Les mains de Jean Guern se prirent à trembler.
– Silence ! ma femme, prononça-t-il d’une voix altérée : Dieu est bon… Mais voilà que mes pauvres yeux se troublent !
Il essuya ses paupières enflammées et reprit :
– Dieu est bon ! Dieu est bon ! le mort va parler !
Julienne retomba sur son siège, écrasée par l’émotion.
– Lisez vite, la Victoire ! dit-elle, mon cœur me fait mal !
Le vieillard tenait à la main un papier dont la souscription était la même que celle du premier billet : Pour Jean Guern. Le préambule était aussi presque semblable. Mais l’écriture était bien changée. On eût dit que la main, déjà paralysée, avait fait de longs et pénibles efforts pour tracer chaque mot.
… On ne peut pas lui donner l’héritage, disait Frère Arsène, on ne peut pas lui révéler les noms de ses père et mère avant que l’heure ait sonné. J’ai relu ce matin la prophétie, peut-être pour la dernière fois. Ils disent que je suis fou. Non, mais je crois. C’est la quatrième centurie, celle qui suit la prédiction particulière pour la maison de Bazeille, éteinte au jour et à l’heure que le solitaire avait indiqués… Le solitaire appelle les Soleuvre les fils de la croix, à cause du crucifix qui est dans leurs armoiries.
Il annonce la mort du troisième Hector, celui qui confia le trésor à notre saint abbé Lucas de Trêves, pour la lune médiale de sa trente-troisième année ; or, le baron Hector, du temps de la Révolution, mourut en exil à trente-trois ans et six mois. Je l’atteste.
Le solitaire annonce la mort de son fils, le quatrième Hector, pour un âge moins avancé : sept ans et demi plus tôt. Le dernier baron quitta Sedan le jour de ses vingt-six ans. Les Legagneur savent pourquoi. Il partit avec sa femme et son petit enfant de cinq ans pour le domaine de Blamont. Jamais on ne revit le père ni la mère. Les Legagneur prirent la maison ; ils avaient des titres. Ils étaient en règle avec la justice… Mais ce qui se passa au château de Blamont, dans la nuit du 12 novembre 1817, sera connu par la volonté de Dieu.
L’enfant fut sauvé. L’enfant s’était égaré dans les bois d’Orval par la permission de la Providence. Il trouva un asile dans la cabane où je m’étais retiré, moi Arsène, dernier vivant de la sainte communauté. Que le nom de Dieu soit béni ! Voici la partie de la prédiction qui a trait à l’enfant :
22. Après cinq lustres et treize lunes non parfaites (vingt-six ans) le sang de la croix nuitamment coulera.
23. C’est fait. Le fils de la croix ne porte plus le nom de son père. L’ennemi interroge les quatre vents du ciel.
24. Que l’enfant soit placé dans la maison même de l’ennemi. Qu’il s’ignore. Chaque lune écoulée rend le danger moins grand.

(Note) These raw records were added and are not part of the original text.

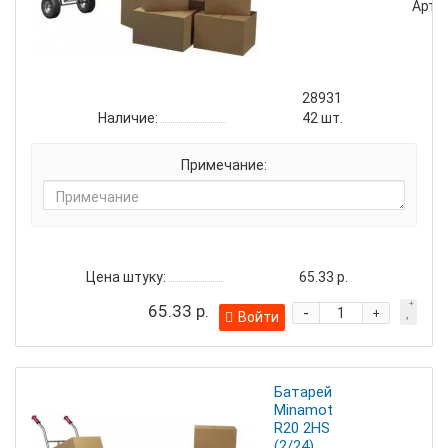
Артик
28931
Наличие:
42
шт.
Примечание:
Цена штуку:
65.33 р.
65.33 р.
-
+
Войти
Батарейка
Minamoto
R20 2HS
(2/24)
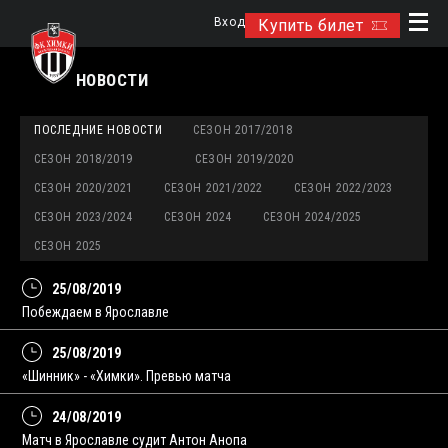
Вход
Купить билет
НОВОСТИ
ПОСЛЕДНИЕ НОВОСТИ
СЕЗОН 2017/2018
СЕЗОН 2018/2019
СЕЗОН 2019/2020
СЕЗОН 2020/2021
СЕЗОН 2021/2022
СЕЗОН 2022/2023
СЕЗОН 2023/2024
СЕЗОН 2024
СЕЗОН 2024/2025
СЕЗОН 2025
25/08/2019
Побеждаем в Ярославле
25/08/2019
«Шинник» - «Химки». Превью матча
24/08/2019
Матч в Ярославле судит Антон Анопа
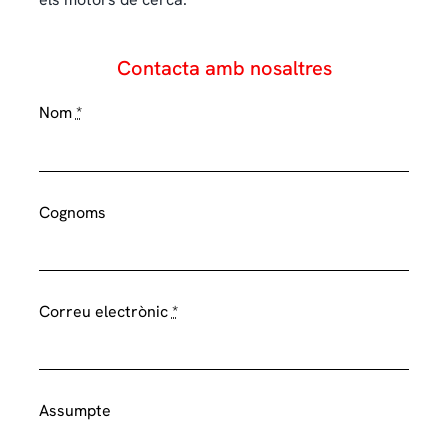
Contacta amb nosaltres
Nom
*
Cognoms
Correu electrònic
*
Assumpte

25. L’ennemi puissant est aveugle. Il faut trois lustres, une moitié, puis un quart pour lui dessiller les yeux.
26. Le fils de la croix ceint l’épée.
27. Depuis le jour de sa naissance, dix fois vingt lunes et sept fois dix lunes et quatre lunes non parfaites. Le grand danger commence.
28. Le dernier gardien de l’anneau d’or va à Dieu. (Ceci est l’annonce de MON décès.)

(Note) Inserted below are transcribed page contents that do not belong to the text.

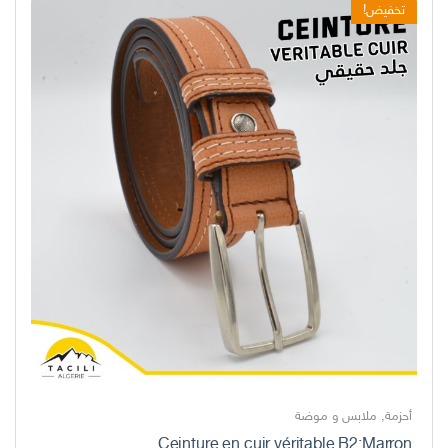
تخفيض!
أحزمة
,
ملابس و موضة
Ceinture en cuir véritable B2:Marron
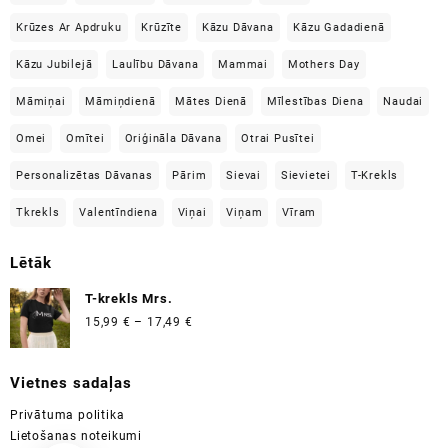
Krūzes Ar Apdruku
Krūzīte
Kāzu Dāvana
Kāzu Gadadienā
Kāzu Jubilejā
Laulību Dāvana
Mammai
Mothers Day
Māmiņai
Māmiņdienā
Mātes Dienā
Mīlestības Diena
Naudai
Omei
Omītei
Oriģināla Dāvana
Otrai Pusītei
Personalizētas Dāvanas
Pārim
Sievai
Sievietei
T-Krekls
Tkrekls
Valentīndiena
Viņai
Viņam
Vīram
Lētāk
T-krekls Mrs.
Price
15,99
€
–
17,49
€
range:
15,99 €
Vietnes sadaļas
through
17,49 €
Privātuma politika
Lietošanas noteikumi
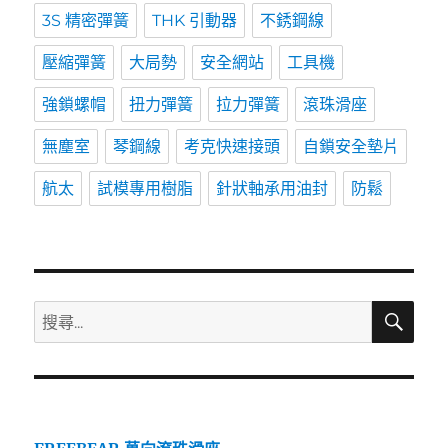
3S 精密彈簧
THK 引動器
不銹鋼線
壓縮彈簧
大局勢
安全網站
工具機
強鎖螺帽
扭力彈簧
拉力彈簧
滾珠滑座
無塵室
琴鋼線
考克快速接頭
自鎖安全墊片
航太
試模專用樹脂
針狀軸承用油封
防鬆
搜
搜
尋
尋
關
鍵
字:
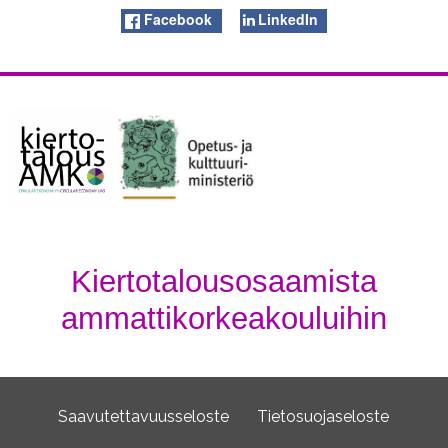
Facebook
LinkedIn
Kiertotalousosaamista
ammattikorkeakouluihin
Saavutettavuusseloste
Tietosuojaseloste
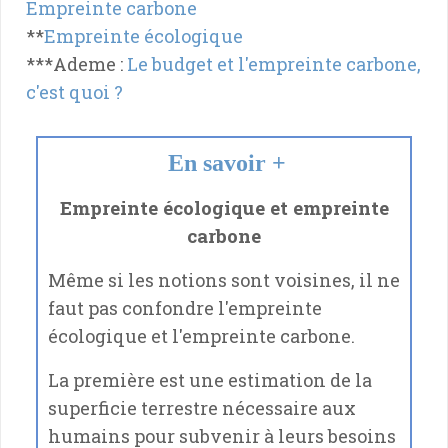
Empreinte carbone
**
Empreinte écologique
***Ademe :
Le budget et l'empreinte carbone,
c'est quoi ?
En savoir +
Empreinte écologique et empreinte
carbone
Même si les notions sont voisines, il ne
faut pas confondre l'empreinte
écologique et l'empreinte carbone.
La première est une estimation de la
superficie terrestre nécessaire aux
humains pour subvenir à leurs besoins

29. C’est fait. La deux-cent soixante-quinzième lune est commencée. Si le fils de la croix a dit son nom aux méchants, deuil, deuil, deuil.
30. C’est fait. Dieu soit avec ceux qui vivront après le quatrième lustre accompli !
Tel est le texte écrit de la propre main du solitaire. Le dernier gardien de l’anneau d’or, c’est moi, Arsène. Mon heure a sonné. Je vais à Dieu… Ce matin, je me suis senti faible, et pour la première fois, la crainte de la mort m’est venue. J’ai des secrets qu’il ne m’est pas permis d’emporter avec moi. Je me suis rendu au village de Bazeille, chez M. Jean Guern, sellier-carrossier, parce qu’il aime et respecte, comme je peux les aimer et respecter moi-même, ceux dont la destinée terrestre est dans ma pauvre misérable main. Jean Guern et sa femme Julienne étaient partis pour la ville de Mézières. Que la volonté de Dieu soit faite !
Depuis que ses quatre enfants étaient des hommes et que le travail n’allait plus dans Bazeille, Jean Guern s’absentait souvent.
– Ah ! la Victoire ! s’écria la bonne femme, quelque chose nous disait de ne point quitter la maison ! Vous en souvenez-vous ?
– Oui, femme, il faut écouter les avertissements.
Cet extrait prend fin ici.